The formation of “Accelerate Long Island” is indeed cause for celebration. All Long Islanders should join in savoring this achievement, and the exceptional vision and cooperative spirit that made it possible. These qualities especially should we pause to recognize and applaud, for they will be greatly needed on the difficult journey ahead.

The coalition, spearheaded by Brookhaven Supervisor Mark Lesko with research funded by Brookhaven IDA, brings together Cold Spring Harbor Laboratory, Brookhaven National Laboratory, North Shore-LIJ Health System, Stony Brook University, Hofstra University, and the Long Island Association in a collective endeavor to turn cutting edge science into successful commercial ventures. The entity has the potential to transform Long Island’s economy.

Its creation itself is big news. Think of it! Long Islanders coming together in common cause—precisely what our region has so long lacked.

This needed to happen, but it didn’t have to happen. The odds are steep against large, independently successful institutions coming together. Think about where you work: what it takes to get something done when multiple departments and people are involved. Multiply that by I don’t know how many times.

Hard economic times may have helped nudge the process, along with the recognition that regional growth promises benefits to all. But at the end of the day, people made this happen. Individuals who set the greater good above parochial concerns, and common goals above personal agendas.  

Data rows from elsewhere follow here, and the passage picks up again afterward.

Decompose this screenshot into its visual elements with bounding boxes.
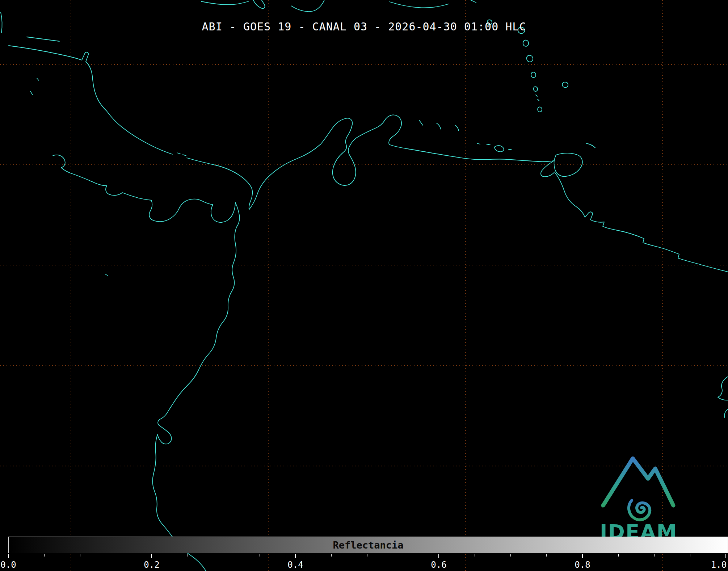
tick-label: 0.8 xyxy=(575,560,590,570)
tick-mark xyxy=(151,554,152,558)
tick-mark xyxy=(582,554,583,558)
mountain-icon xyxy=(603,458,673,505)
coastline-orinoco-guyana xyxy=(555,173,728,272)
image-title: ABI - GOES 19 - CANAL 03 - 2026-04-30 01… xyxy=(0,20,728,33)
coastline-san-andres-providencia xyxy=(30,78,108,276)
ideam-logo: IDEAM xyxy=(598,448,679,542)
colorbar-axis: 0.0 0.2 0.4 0.6 0.8 1.0 xyxy=(0,554,728,571)
satellite-image-viewport: ABI - GOES 19 - CANAL 03 - 2026-04-30 01… xyxy=(0,0,728,571)
colorbar-gradient: Reflectancia xyxy=(8,537,728,553)
tick-mark xyxy=(438,554,439,558)
hurricane-spiral-icon xyxy=(629,500,650,520)
coastline-lesser-antilles xyxy=(487,20,568,112)
tick-label: 0.2 xyxy=(144,560,159,570)
tick-mark xyxy=(725,554,726,558)
tick-label: 0.6 xyxy=(431,560,446,570)
tick-mark xyxy=(8,554,9,558)
coastline-abc-islands xyxy=(419,120,459,131)
colorbar: Reflectancia 0.0 0.2 0.4 0.6 0.8 1.0 xyxy=(0,537,728,571)
coastline-margarita-los-roques xyxy=(477,143,512,152)
coastline-guajira-maracaibo-venezuela xyxy=(321,115,554,185)
coastline-hispaniola-puertorico-fragments xyxy=(201,0,476,12)
coastline-pacific-central-south-america xyxy=(53,155,240,571)
tick-label: 0.0 xyxy=(0,560,16,570)
coastline-amazon-fragment xyxy=(718,377,728,418)
colorbar-label: Reflectancia xyxy=(9,537,728,554)
coastline-panama-caribbean-uraba-colombia xyxy=(187,144,321,210)
coastline-nicaragua-costarica-caribbean xyxy=(9,46,172,154)
coastline-paria-trinidad-tobago xyxy=(541,143,595,177)
tick-label: 0.4 xyxy=(287,560,303,570)
colorbar-minor-ticks xyxy=(8,554,728,557)
coastline-bocas-islands xyxy=(177,153,186,156)
tick-mark xyxy=(295,554,296,558)
tick-label: 1.0 xyxy=(711,560,727,570)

Keeping that commitment is vital if the new coalition is to fulfill its promise. A venture like this is as difficult to sustain as to start, for the power of the member institutions that give the coalition its strength can also make it hard to hold together. Great acceleration demands the most precise control.

Capable leadership of course will be critical. Yet as the organization moves into operation, the institutional leaders who created it must remain engaged; their collective vision must be maintained.

Among these leaders personal relationships must be carefully cultivated, based on both awareness of and respect for each other’s responsibilities to their respective institutions. The potential for friction is ever-present; the proven lubricant is sensitive, pro-active communication.

Long Island leaders have risen to a new standard in pursuit of common good, and it has been heartening to see their vision and mutual good will. With that spirit Long Island can fly.